95% de renouvelables en France est possible techniquement et économiquement selon l’ADEME

Posté le 9 janvier 2019
par Pierre Thouverez
dans Énergie

Alors que le gouvernement espagnol se fixe comme objectif 70% de renouvelables dès 2030 et qu'EDF s'apprête à construire une gigantesque centrale solaire au Maroc, l'ADEME, en collaboration avec le cabinet spécialisé ARTELYS fondé notamment par des anciens d'EDF, démontre que passer à 40% de renouvelable dès 2030, 85% en 2050 et 95% en 2060 en France est tout à fait possible. A la fois techniquement et économiquement.

« Dès lors qu’on cherche à optimiser les coûts de production de l’électricité et réduire son coût pour le consommateur, l’étude de l’ADEME aboutit à une part très importante des EnR dans le système électrique français » souligne l’agence étatique dans son communiqué de presse.  « Pour le consommateur, l’augmentation progressive de la part des EnR dans le mix électrique permet de faire baisser le coût total de l’électricité jusqu’environ 90 €/MWh hors taxe sur le long terme (à comparer au coût actuel, près de 100 €/MWh), ceci malgré l’augmentation prévisible du prix des énergies fossiles et du CO2. Cette estimation prend en compte tous les coûts du système électrique (production, réseau, stockage, importation…) et garantit l’équilibre offre-demande horaire pour les sept années météorologiques testées. »

Ce niveau d’énergie renouvelable très élevé ne manque pas de susciter un débat relatif au maintien de la stabilité du réseau, aujourd’hui réalisé grâce à l’inertie des groupes tournants. Il s’avère que c’est techniquement possible, et à un coût très marginal. De nombreuses études réalisées par des experts en Australie, aux USA, en Allemagne et dans d’autres pays du monde parviennent à des conclusions similaires.  « L’étude estime que même avec 87% d’EnR en Europe continentale en 2050, il est possible, pour un très faible coût, de prendre en compte le niveau d’inertie minimum que se fixe le gestionnaire de réseau irlandais Eirgrid pour les prochaines années (lequel est confronté à cette problématique en raison de l’insularité du pays et d’un taux d’EnR élevé) » affirme l’ADEME.  A quel coût?  « Moins d’1 €/MWh  » estime l’organisme d’état, soit 0,1 c€/kWh. Autrement dit, rien du tout.  Maintenir un réseau électrique insulaire (Irlande) est plus difficile qu’au niveau du continent européen en raison des interconnexions électriques.  Donc ce qui est possible avec les normes irlandaises l’est a fortiori à l’échelle du continent européen électriquement interconnecté.

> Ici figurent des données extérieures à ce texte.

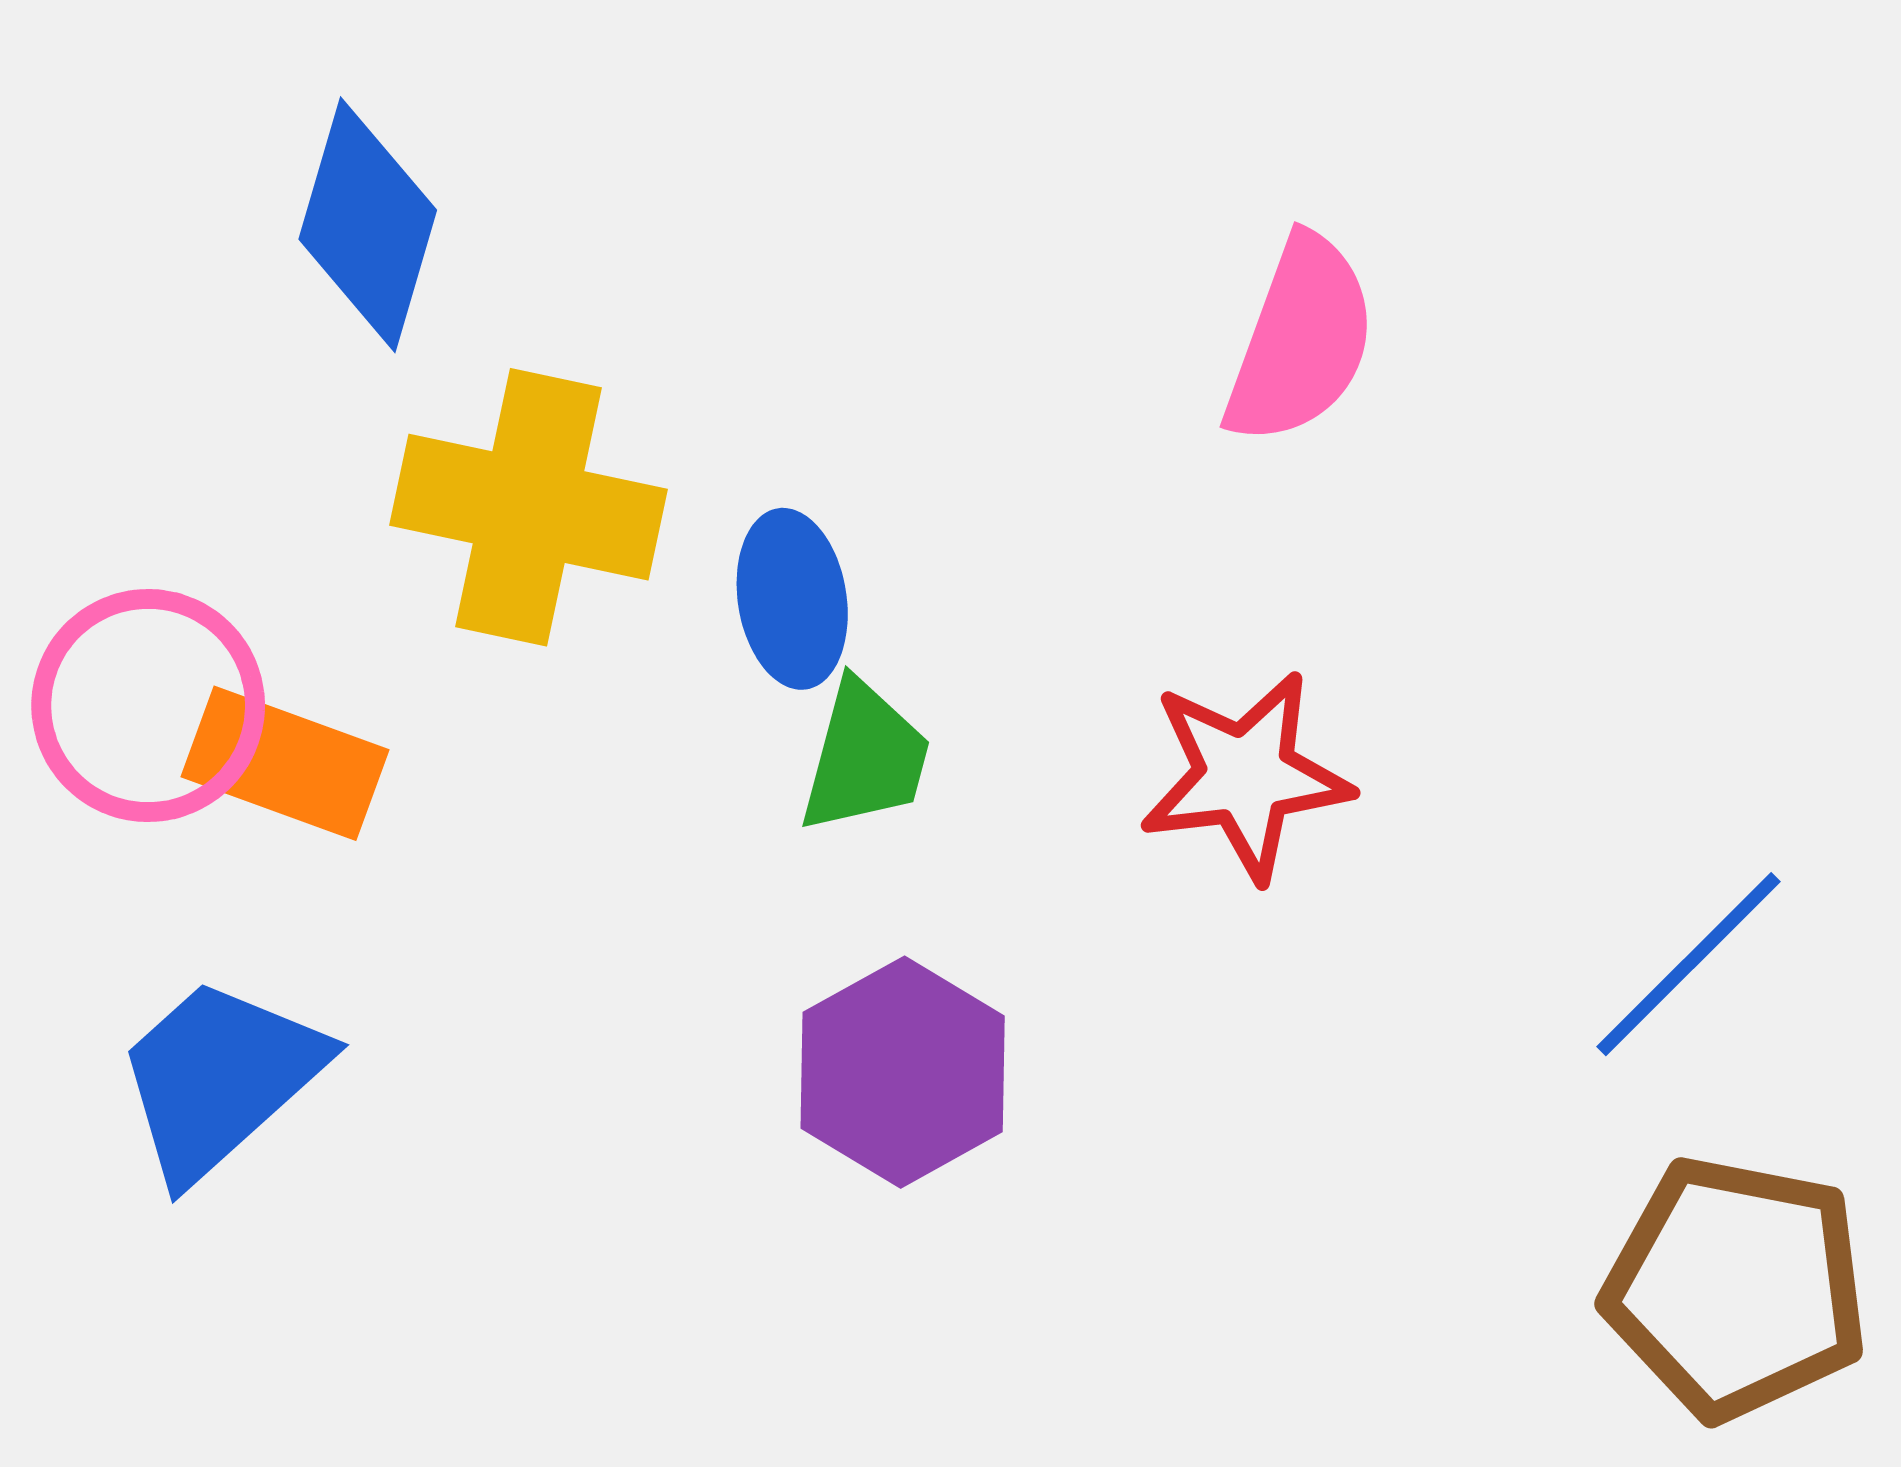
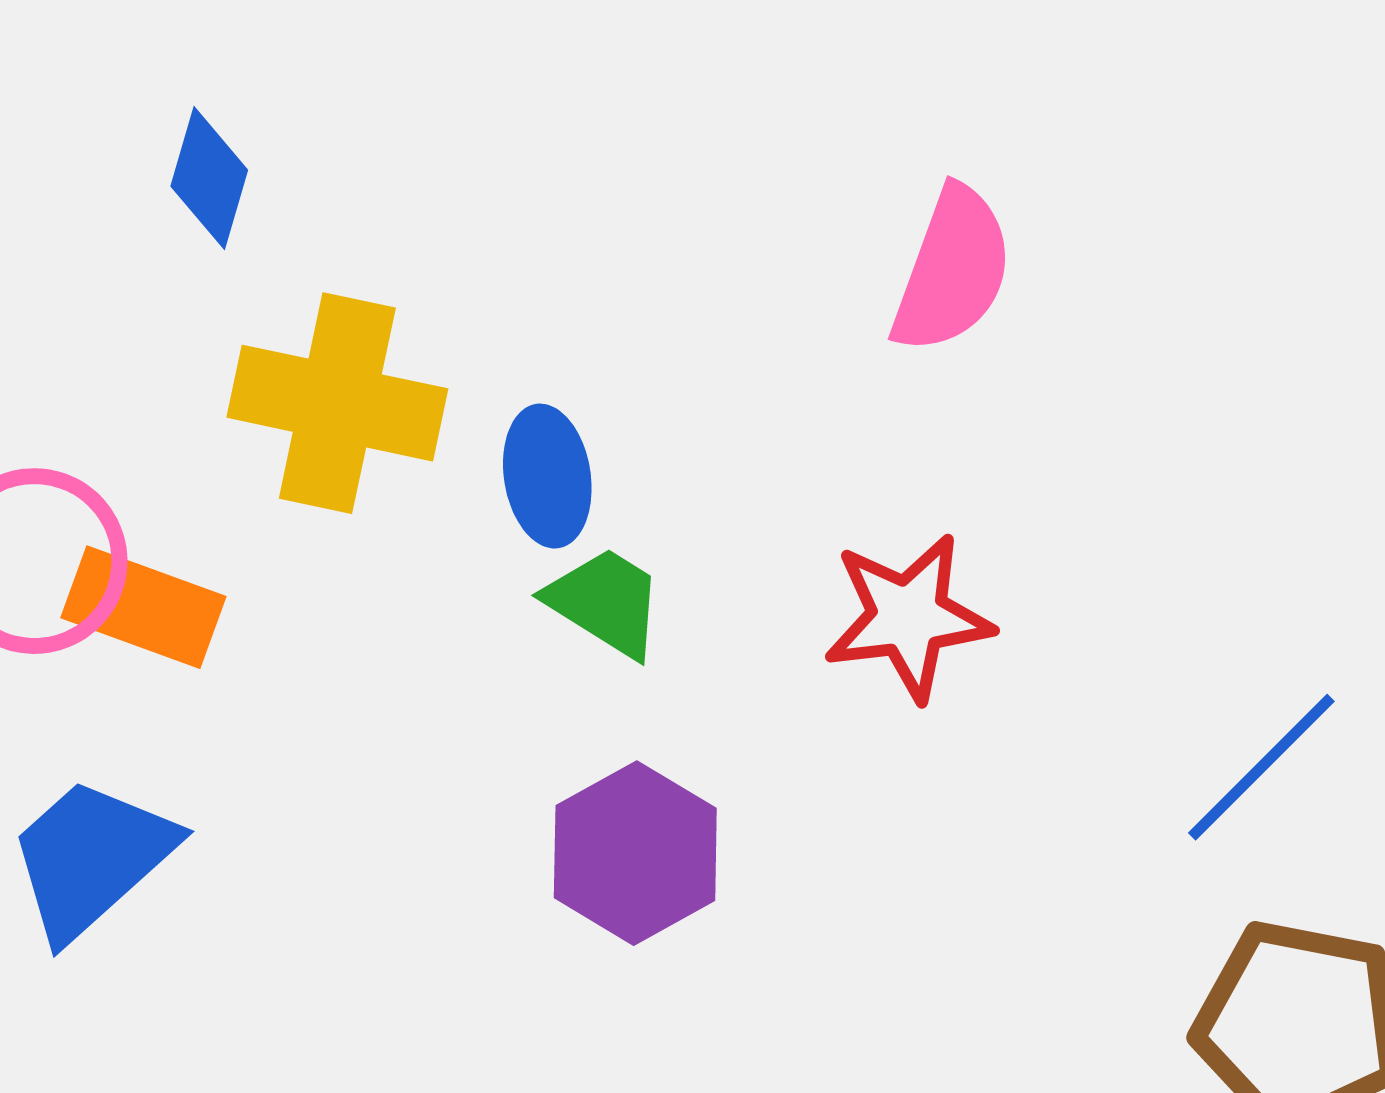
blue diamond: (368, 225) -> (209, 178), size x0.7
green trapezoid: (865, 757) -> (605, 602), turned -73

L’étude montre que les batteries des voitures électriques, dans le cadre de l’approche V2G-G2V (Vehicule-to-Grid / Grid-to-vehicule) peuvent jouer un rôle clé pour offrir de la flexibilité électrique. 10 millions de voitures électriques avec une puissance de charge / injection de seulement 3 kW l’unité, c’est 30 GW. Le potentiel est donc énorme. La puissance appelée moyenne en France est de 60 GW.

« Il s’agit de peser sur le débat à venir et d’éclairer les choix jusqu’en 2060  »   souligne le président de l’ADEME, Arnaud Leroy, un proche d’Emmanuel Macron, en introduction du rapport.  « Il ne s’agit pas de prétendre décider une fois pour toutes les choix d’investissements pour les quarante prochaines années, mais bien de s’assurer qu’un choix fait aujourd’hui ne va pas faire peser des coûts indus à nos enfants et petitsenfants quelques dizaines d’années plus tard.  »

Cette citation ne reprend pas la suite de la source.